- Task prompt
Copy every record exactly. Nothing may be skipped.

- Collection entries
++++
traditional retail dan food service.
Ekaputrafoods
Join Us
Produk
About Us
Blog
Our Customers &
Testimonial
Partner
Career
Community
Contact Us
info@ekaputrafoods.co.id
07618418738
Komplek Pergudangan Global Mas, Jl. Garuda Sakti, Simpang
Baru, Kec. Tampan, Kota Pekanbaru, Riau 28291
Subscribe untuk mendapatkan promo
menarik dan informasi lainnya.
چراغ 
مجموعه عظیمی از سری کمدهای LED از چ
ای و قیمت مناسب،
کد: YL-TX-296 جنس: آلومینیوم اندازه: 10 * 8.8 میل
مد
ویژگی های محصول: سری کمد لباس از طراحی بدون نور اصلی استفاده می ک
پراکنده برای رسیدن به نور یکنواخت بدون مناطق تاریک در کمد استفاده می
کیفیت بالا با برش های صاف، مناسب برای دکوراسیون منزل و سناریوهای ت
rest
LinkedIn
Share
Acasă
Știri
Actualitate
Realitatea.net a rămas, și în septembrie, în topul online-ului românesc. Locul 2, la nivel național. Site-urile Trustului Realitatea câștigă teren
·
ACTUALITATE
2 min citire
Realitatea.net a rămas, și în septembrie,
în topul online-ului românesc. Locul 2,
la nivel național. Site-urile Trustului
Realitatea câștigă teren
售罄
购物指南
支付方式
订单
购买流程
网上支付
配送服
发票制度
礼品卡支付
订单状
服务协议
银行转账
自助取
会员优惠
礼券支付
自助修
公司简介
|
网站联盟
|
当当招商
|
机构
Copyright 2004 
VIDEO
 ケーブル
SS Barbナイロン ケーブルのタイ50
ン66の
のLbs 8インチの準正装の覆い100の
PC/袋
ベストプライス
++++
- Answer
traditional retail dan food service.
Ekaputrafoods
Join Us
Produk
About Us
Blog
Our Customers &
Testimonial
Partner
Career
Community
Contact Us
info@ekaputrafoods.co.id
07618418738
Komplek Pergudangan Global Mas, Jl. Garuda Sakti, Simpang
Baru, Kec. Tampan, Kota Pekanbaru, Riau 28291
Subscribe untuk mendapatkan promo
menarik dan informasi lainnya.
چراغ 
مجموعه عظیمی از سری کمدهای LED از چ
ای و قیمت مناسب،
کد: YL-TX-296 جنس: آلومینیوم اندازه: 10 * 8.8 میل
مد
ویژگی های محصول: سری کمد لباس از طراحی بدون نور اصلی استفاده می ک
پراکنده برای رسیدن به نور یکنواخت بدون مناطق تاریک در کمد استفاده می
کیفیت بالا با برش های صاف، مناسب برای دکوراسیون منزل و سناریوهای ت
rest
LinkedIn
Share
Acasă
Știri
Actualitate
Realitatea.net a rămas, și în septembrie, în topul online-ului românesc. Locul 2, la nivel național. Site-urile Trustului Realitatea câștigă teren
·
ACTUALITATE
2 min citire
Realitatea.net a rămas, și în septembrie,
în topul online-ului românesc. Locul 2,
la nivel național. Site-urile Trustului
Realitatea câștigă teren
售罄
购物指南
支付方式
订单
购买流程
网上支付
配送服
发票制度
礼品卡支付
订单状
服务协议
银行转账
自助取
会员优惠
礼券支付
自助修
公司简介
|
网站联盟
|
当当招商
|
机构
Copyright 2004 
VIDEO
 ケーブル
SS Barbナイロン ケーブルのタイ50
ン66の
のLbs 8インチの準正装の覆い100の
PC/袋
ベストプライス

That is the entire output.